**Work request:**
Of all the lines below, output only those starting at the one with "цветок сакуры." and ending at the one with "Для начала придаем фарфору", both ends included, exactly as written.

**Records for processing:**
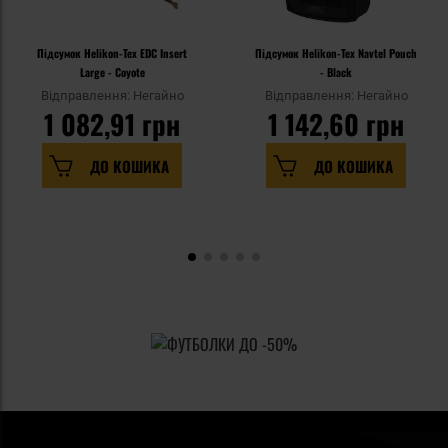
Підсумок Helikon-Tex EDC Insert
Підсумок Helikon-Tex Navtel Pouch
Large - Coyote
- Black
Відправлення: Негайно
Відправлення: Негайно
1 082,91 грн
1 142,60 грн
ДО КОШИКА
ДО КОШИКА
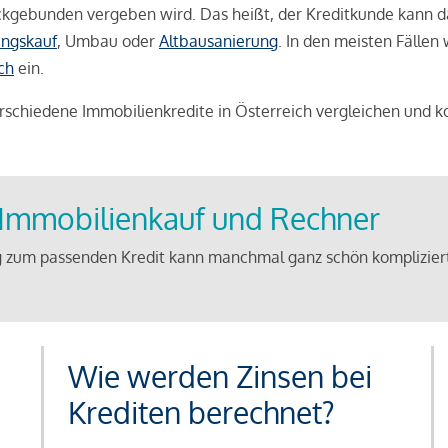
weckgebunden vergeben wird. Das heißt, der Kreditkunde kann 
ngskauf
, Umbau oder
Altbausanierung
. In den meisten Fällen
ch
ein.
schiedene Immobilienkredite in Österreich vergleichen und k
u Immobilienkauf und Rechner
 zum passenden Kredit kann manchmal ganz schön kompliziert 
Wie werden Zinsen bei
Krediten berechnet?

...

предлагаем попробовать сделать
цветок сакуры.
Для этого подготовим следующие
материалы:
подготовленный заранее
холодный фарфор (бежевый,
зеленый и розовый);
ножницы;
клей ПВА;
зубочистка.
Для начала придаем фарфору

**Output of the task:**
цветок сакуры.
Для этого подготовим следующие
материалы:
подготовленный заранее
холодный фарфор (бежевый,
зеленый и розовый);
ножницы;
клей ПВА;
зубочистка.
Для начала придаем фарфору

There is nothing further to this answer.